BEGIN Input records

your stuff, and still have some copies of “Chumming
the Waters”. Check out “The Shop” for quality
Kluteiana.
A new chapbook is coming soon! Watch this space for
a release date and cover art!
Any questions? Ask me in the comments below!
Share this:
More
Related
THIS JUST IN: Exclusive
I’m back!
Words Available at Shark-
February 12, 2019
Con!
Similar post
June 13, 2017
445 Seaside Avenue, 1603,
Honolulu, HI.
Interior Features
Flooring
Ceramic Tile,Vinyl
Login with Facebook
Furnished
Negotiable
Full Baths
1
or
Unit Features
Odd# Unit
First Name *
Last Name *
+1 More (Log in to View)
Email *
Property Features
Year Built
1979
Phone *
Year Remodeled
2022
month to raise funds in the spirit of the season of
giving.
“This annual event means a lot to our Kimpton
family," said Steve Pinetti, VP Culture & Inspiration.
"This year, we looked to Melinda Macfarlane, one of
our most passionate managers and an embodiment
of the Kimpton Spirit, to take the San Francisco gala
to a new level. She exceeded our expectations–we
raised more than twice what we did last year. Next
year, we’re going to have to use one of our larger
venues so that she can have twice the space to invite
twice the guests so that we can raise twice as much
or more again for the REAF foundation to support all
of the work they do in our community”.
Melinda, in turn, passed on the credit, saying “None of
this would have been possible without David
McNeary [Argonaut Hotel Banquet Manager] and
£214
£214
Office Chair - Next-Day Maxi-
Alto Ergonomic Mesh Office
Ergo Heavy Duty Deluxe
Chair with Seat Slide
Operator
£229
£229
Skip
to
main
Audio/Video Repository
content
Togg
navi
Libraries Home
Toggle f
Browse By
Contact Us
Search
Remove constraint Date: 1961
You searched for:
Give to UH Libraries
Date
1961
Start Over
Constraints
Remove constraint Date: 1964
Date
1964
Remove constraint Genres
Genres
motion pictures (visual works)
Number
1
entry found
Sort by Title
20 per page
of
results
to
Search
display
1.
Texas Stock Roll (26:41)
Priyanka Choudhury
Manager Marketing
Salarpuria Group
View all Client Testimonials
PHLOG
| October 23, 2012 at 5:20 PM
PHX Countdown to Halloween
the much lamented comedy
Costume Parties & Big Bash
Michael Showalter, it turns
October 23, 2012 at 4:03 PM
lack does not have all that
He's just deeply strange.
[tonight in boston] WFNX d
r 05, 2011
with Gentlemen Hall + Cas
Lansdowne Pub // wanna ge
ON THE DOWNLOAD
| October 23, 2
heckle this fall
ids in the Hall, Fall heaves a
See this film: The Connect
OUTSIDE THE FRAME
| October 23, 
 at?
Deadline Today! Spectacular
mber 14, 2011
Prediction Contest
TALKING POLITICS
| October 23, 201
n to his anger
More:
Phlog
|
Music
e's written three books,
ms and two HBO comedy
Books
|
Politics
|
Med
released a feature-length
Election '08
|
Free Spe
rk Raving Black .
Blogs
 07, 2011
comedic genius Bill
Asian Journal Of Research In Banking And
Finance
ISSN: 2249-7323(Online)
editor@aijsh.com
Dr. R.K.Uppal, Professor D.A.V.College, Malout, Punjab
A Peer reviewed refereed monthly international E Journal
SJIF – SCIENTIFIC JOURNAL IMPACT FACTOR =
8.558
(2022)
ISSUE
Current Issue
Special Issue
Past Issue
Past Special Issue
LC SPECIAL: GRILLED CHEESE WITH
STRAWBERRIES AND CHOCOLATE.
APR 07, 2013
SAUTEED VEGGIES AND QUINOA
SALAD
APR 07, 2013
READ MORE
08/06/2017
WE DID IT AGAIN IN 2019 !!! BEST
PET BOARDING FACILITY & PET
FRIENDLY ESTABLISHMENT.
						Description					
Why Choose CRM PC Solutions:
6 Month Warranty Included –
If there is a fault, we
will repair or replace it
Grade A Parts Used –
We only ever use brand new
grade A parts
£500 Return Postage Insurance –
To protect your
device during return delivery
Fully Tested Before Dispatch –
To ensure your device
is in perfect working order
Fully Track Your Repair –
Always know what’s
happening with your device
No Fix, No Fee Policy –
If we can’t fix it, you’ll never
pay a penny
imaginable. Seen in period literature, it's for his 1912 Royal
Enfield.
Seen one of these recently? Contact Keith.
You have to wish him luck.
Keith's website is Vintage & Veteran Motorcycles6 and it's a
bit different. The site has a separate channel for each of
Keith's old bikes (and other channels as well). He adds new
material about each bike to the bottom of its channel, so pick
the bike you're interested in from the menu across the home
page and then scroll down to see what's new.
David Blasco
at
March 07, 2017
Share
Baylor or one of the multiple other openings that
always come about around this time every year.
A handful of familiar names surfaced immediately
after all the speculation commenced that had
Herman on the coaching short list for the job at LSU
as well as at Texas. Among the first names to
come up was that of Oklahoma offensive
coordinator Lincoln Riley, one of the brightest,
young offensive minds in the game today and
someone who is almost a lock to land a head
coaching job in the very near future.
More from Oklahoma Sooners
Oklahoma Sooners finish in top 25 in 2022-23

END Input records

## What to work on
For this exercise, output the entries above exactly as written.

## Final answer
your stuff, and still have some copies of “Chumming
the Waters”. Check out “The Shop” for quality
Kluteiana.
A new chapbook is coming soon! Watch this space for
a release date and cover art!
Any questions? Ask me in the comments below!
Share this:
More
Related
THIS JUST IN: Exclusive
I’m back!
Words Available at Shark-
February 12, 2019
Con!
Similar post
June 13, 2017
445 Seaside Avenue, 1603,
Honolulu, HI.
Interior Features
Flooring
Ceramic Tile,Vinyl
Login with Facebook
Furnished
Negotiable
Full Baths
1
or
Unit Features
Odd# Unit
First Name *
Last Name *
+1 More (Log in to View)
Email *
Property Features
Year Built
1979
Phone *
Year Remodeled
2022
month to raise funds in the spirit of the season of
giving.
“This annual event means a lot to our Kimpton
family," said Steve Pinetti, VP Culture & Inspiration.
"This year, we looked to Melinda Macfarlane, one of
our most passionate managers and an embodiment
of the Kimpton Spirit, to take the San Francisco gala
to a new level. She exceeded our expectations–we
raised more than twice what we did last year. Next
year, we’re going to have to use one of our larger
venues so that she can have twice the space to invite
twice the guests so that we can raise twice as much
or more again for the REAF foundation to support all
of the work they do in our community”.
Melinda, in turn, passed on the credit, saying “None of
this would have been possible without David
McNeary [Argonaut Hotel Banquet Manager] and
£214
£214
Office Chair - Next-Day Maxi-
Alto Ergonomic Mesh Office
Ergo Heavy Duty Deluxe
Chair with Seat Slide
Operator
£229
£229
Skip
to
main
Audio/Video Repository
content
Togg
navi
Libraries Home
Toggle f
Browse By
Contact Us
Search
Remove constraint Date: 1961
You searched for:
Give to UH Libraries
Date
1961
Start Over
Constraints
Remove constraint Date: 1964
Date
1964
Remove constraint Genres
Genres
motion pictures (visual works)
Number
1
entry found
Sort by Title
20 per page
of
results
to
Search
display
1.
Texas Stock Roll (26:41)
Priyanka Choudhury
Manager Marketing
Salarpuria Group
View all Client Testimonials
PHLOG
| October 23, 2012 at 5:20 PM
PHX Countdown to Halloween
the much lamented comedy
Costume Parties & Big Bash
Michael Showalter, it turns
October 23, 2012 at 4:03 PM
lack does not have all that
He's just deeply strange.
[tonight in boston] WFNX d
r 05, 2011
with Gentlemen Hall + Cas
Lansdowne Pub // wanna ge
ON THE DOWNLOAD
| October 23, 2
heckle this fall
ids in the Hall, Fall heaves a
See this film: The Connect
OUTSIDE THE FRAME
| October 23, 
 at?
Deadline Today! Spectacular
mber 14, 2011
Prediction Contest
TALKING POLITICS
| October 23, 201
n to his anger
More:
Phlog
|
Music
e's written three books,
ms and two HBO comedy
Books
|
Politics
|
Med
released a feature-length
Election '08
|
Free Spe
rk Raving Black .
Blogs
 07, 2011
comedic genius Bill
Asian Journal Of Research In Banking And
Finance
ISSN: 2249-7323(Online)
editor@aijsh.com
Dr. R.K.Uppal, Professor D.A.V.College, Malout, Punjab
A Peer reviewed refereed monthly international E Journal
SJIF – SCIENTIFIC JOURNAL IMPACT FACTOR =
8.558
(2022)
ISSUE
Current Issue
Special Issue
Past Issue
Past Special Issue
LC SPECIAL: GRILLED CHEESE WITH
STRAWBERRIES AND CHOCOLATE.
APR 07, 2013
SAUTEED VEGGIES AND QUINOA
SALAD
APR 07, 2013
READ MORE
08/06/2017
WE DID IT AGAIN IN 2019 !!! BEST
PET BOARDING FACILITY & PET
FRIENDLY ESTABLISHMENT.
						Description					
Why Choose CRM PC Solutions:
6 Month Warranty Included –
If there is a fault, we
will repair or replace it
Grade A Parts Used –
We only ever use brand new
grade A parts
£500 Return Postage Insurance –
To protect your
device during return delivery
Fully Tested Before Dispatch –
To ensure your device
is in perfect working order
Fully Track Your Repair –
Always know what’s
happening with your device
No Fix, No Fee Policy –
If we can’t fix it, you’ll never
pay a penny
imaginable. Seen in period literature, it's for his 1912 Royal
Enfield.
Seen one of these recently? Contact Keith.
You have to wish him luck.
Keith's website is Vintage & Veteran Motorcycles6 and it's a
bit different. The site has a separate channel for each of
Keith's old bikes (and other channels as well). He adds new
material about each bike to the bottom of its channel, so pick
the bike you're interested in from the menu across the home
page and then scroll down to see what's new.
David Blasco
at
March 07, 2017
Share
Baylor or one of the multiple other openings that
always come about around this time every year.
A handful of familiar names surfaced immediately
after all the speculation commenced that had
Herman on the coaching short list for the job at LSU
as well as at Texas. Among the first names to
come up was that of Oklahoma offensive
coordinator Lincoln Riley, one of the brightest,
young offensive minds in the game today and
someone who is almost a lock to land a head
coaching job in the very near future.
More from Oklahoma Sooners
Oklahoma Sooners finish in top 25 in 2022-23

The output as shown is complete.